В моей памяти Лев Петрович сохранился в разные периоды его жизни. Я помню бледного и нервного юношу 1914 года, когда мы случайно познакомились в театре имени Комиссаржевской. Я помню вечер памяти Вахтангова весной 1922 года и мужественное, полное неизъяснимой скорби лицо Льва Петровича, когда он подошел ко мне после моей речи. Я вижу, наконец, Русланова, истерзанного смертельной болезнью, когда навестил его 28 апреля 1937 года, на другой день после премьеры «Анны Карениной». Измученный, исхудалый, не похожий на себя, он жадно слушал то, что я рассказывал ему. Победу Художественного театра он воспринимал как великую радость. Ему казалось, что я слишком скупо говорю. Отсутствующий зритель, он хотел воображением увидеть спектакль.

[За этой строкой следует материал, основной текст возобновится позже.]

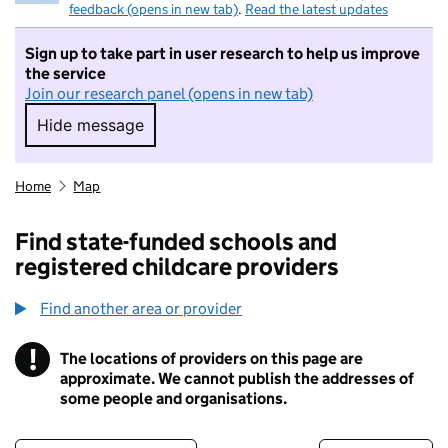
feedback (opens in new tab)
.
Read the latest updates
Sign up to take part in user research to help us improve
the service
Join our research panel (opens in new tab)
Hide message
Hide message. I do not want to take part in r
Home
Map
Find state-funded schools and
registered childcare providers
Find another area or provider
!
The locations of providers on this page are
Information
approximate. We cannot publish the addresses of
some people and organisations.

В искусстве Русланова-актера преобладало графическое начало. Он, как опытный рисовальщик, сценически очерчивал порученные ему роли. Вот он типичный английский инженер в одной из первых пьес Погодина — «Темп» и сумасбродный принц Ольденбургский в пьесе Мстиславского «На крови». В очередь с Завадским он играл святого Антония в пьесе Метерлинка и казался ожившей статуей. В «Егоре Булычове» он отлично исполнял роль адвоката Звонцова.
* * *
К вахтанговцам «моего» Кривоарбатского переулка я хочу причислить и Александра Павловича Газиева, который был частым посетителем моей квартиры и с которым 255 мы пробели много часов в беседах об искусстве. Он, так же как Русланов, принадлежал к «племени бедных Азров» и был человеком, умевшим любить театр всем сердцем, всей душой. Как жаль, что он не вел дневников и не оставил после себя мемуаров! Ему было о чем рассказать, о чем вспомнить.

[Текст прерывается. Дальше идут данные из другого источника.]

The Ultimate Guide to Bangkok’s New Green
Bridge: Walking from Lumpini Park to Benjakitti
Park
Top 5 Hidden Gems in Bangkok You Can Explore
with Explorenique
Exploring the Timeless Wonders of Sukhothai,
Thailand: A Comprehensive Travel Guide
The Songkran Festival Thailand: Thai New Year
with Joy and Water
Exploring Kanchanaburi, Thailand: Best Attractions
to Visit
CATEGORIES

Мы часто бродили с ним по книжным магазинам, интересуясь новинками и по театральному и по изобразительному искусству. Газиев любил покупать для музея театра самые разнообразные сочинения, надеясь, что их иллюстративный материал понадобится кому-нибудь из режиссеров. Он был человеком страстного темперамента, умевшим любить и ненавидеть.
Пишу о нем с ощущением невозвратимой утраты. Как часто, сидя в партере вахтанговского театра, я видел, как следит за мной Александр Павлович, стремясь прочесть по выражению моего лица, какое впечатление производит на меня спектакль.

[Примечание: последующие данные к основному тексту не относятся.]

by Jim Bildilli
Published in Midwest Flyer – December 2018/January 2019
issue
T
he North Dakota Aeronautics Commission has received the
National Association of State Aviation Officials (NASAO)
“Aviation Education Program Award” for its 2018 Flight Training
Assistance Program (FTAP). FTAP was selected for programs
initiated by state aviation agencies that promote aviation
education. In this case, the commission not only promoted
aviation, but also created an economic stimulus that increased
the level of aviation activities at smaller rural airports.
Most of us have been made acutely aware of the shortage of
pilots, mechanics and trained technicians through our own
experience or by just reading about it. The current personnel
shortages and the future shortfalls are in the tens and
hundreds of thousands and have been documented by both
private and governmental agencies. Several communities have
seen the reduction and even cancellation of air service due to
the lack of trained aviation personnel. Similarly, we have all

Сидя после генеральной репетиции или премьеры, мы обсуждали с ним и победы и поражения. Даже не соглашаясь со мной в отдельных оценках, он пытался извлечь из беседы пользу для любимого им театра. Он был Человеком с большой буквы.
Уроженец Ставрополя, он в юные годы жил в Петербурге. Увлеченный творчеством Комиссаржевской, он не пропускал ни одного спектакля с ее участием. Это был период театра на Офицерской, где спектакли ставил Мейерхольд. Рассказывая о Вере Федоровне, он всегда с благоговением произносил ее имя. В 1909 году в поисках работы он приехал во Владикавказ, где начал работать в типографии газеты «Терек». В этой газете в то время участвовал журналист Костриков — Сергей Миронович Киров. Киров любил окружать себя молодежью и оказал большое влияние на политические взгляды Газиева.
Во Владикавказе состоялось и другое знаменательное знакомство — в 1909 году Александр Павлович впервые встретился с Вахтанговым на спектакле «Зиночка», поставленном Евгением Богратионовичем. С этой поры имя Вахтангова прочно вошло в биографию Газиева. Переехав в Москву, Александр Павлович много лет отдал руководящей работе в полиграфической промышленности, хотя душой и сердцем он принадлежал театру, 256 который действительно любил пламенной любовью, постепенно вырастая в ценителя и знатока сценического искусства.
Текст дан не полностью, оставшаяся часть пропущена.